FBI preliminary tape identification note: One Scotch C-60/ “Celebration for Change Nov. 30, 1975”

Date cues on tape: November 1975 (confirmed by Raven, Reiterman & Jacobs, p. 265)

People named:

Public figures/National and international names:
Ben Chavis, black leader, member of Wilmington 10
Frederick Douglass, Anti-slavery activist and autobiographer
President Gerald Ford
John F. Kennedy, assassinated U.S. President
Robert Kennedy, assassinated presidential candidate, U.S. Senator
Martin Luther King
Joan Little, black prisoner who killed guard who raped her
Former President Richard Nixon
Carl Rowan, syndicated newspaper columnist
Fidel Castro, leader of Cuba
Singer Marvin Gaye
Willie Brown, Assemblyman from San Francisco (speaks)
Angela Davis, university professor, member of Communist Party, black activist (speaks)
Belva Davis, reporter for KPIX-TV (speaks)
Ed Freeman, director of OMI Trucking, friend of Cecil Williams (speaks)
Carlton Goodlett, San Francisco physician, newspaper publisher
Bob Hayes, reporter for San Francisco Examiner (speaks)
Patricia Hearst, newspaper heiress, kidnapped by SLA in 1974 (by reference)
Randolph Hearst, newspaper publisher, father of Patricia
George Jackson, imprisoned Black Panther
Jonathan Jackson, imprisoned Black Panther
Milton Marks, California State Senator from San Francisco (speaks)
George Moscone, candidate for mayor of San Francisco (speaks)
Margo St. James, leader of COYOTE, prostitute lobby (speaks)
Cecil Williams, minister at Glide Methodist Church, San Francisco (speaks)
John (last name unknown), Nation of Islam
family of Cecil Williams

Members of Peoples Temple:
Tim Stoen (by reference)

Bible verses cited:
“-terrorist, because he whipped their posteriors out of the temple” [Beginning of sentence cut off by tape] (Matthew 21:12-13 “And Jesus went into the temple of God, and cast out all them that sold and bought in the temple, and overthrew the tables of the moneychangers, and the seats of them that sold doves. And said unto them, It is written, My house shall be called the house of prayer; but ye have made it a den of thieves.” See also Mark 11:15-17)

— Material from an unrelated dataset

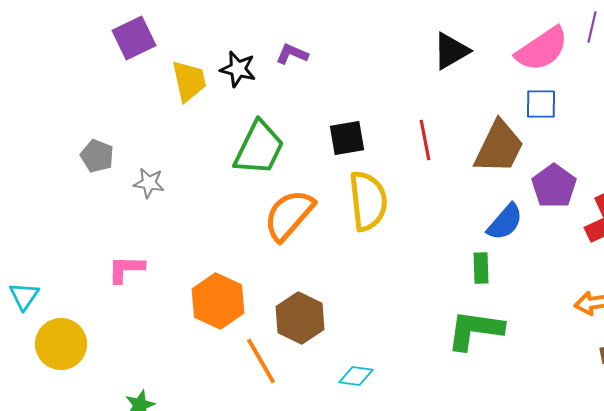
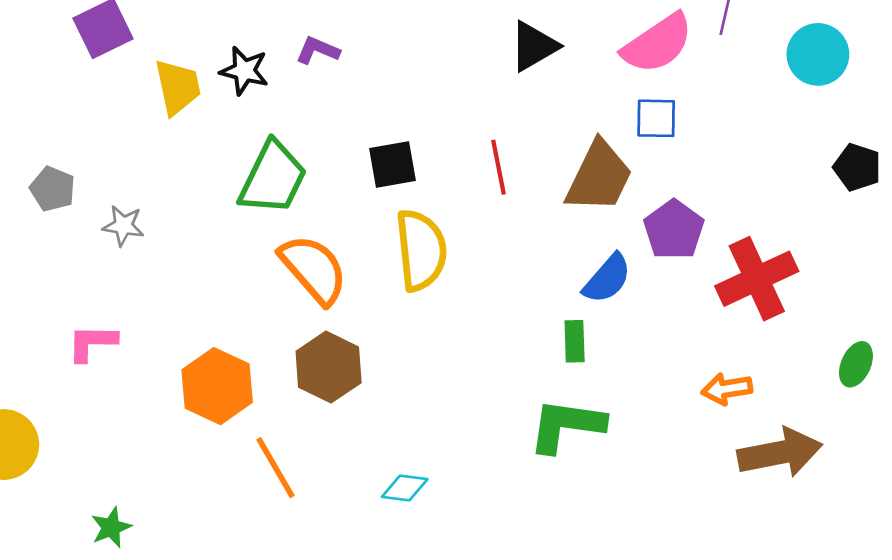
orange semicircle: (289, 215) -> (314, 269), turned 98
brown hexagon: (300, 318) -> (329, 367), moved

(Note: This tape was transcribed by Michael Bellefountaine. The editors gratefully acknowledge his invaluable assistance.)

This tape consists of a testimonial program given in honor of Rev. Cecil Williams on the tenth anniversary of his ministry at Glide United Methodist Church in San Francisco. Assemblyman Willie Brown serves as master of ceremonies for the program, and numerous dignitaries give short speeches focusing on Williams’ contribution to the community and anticipating the words of the honoree himself.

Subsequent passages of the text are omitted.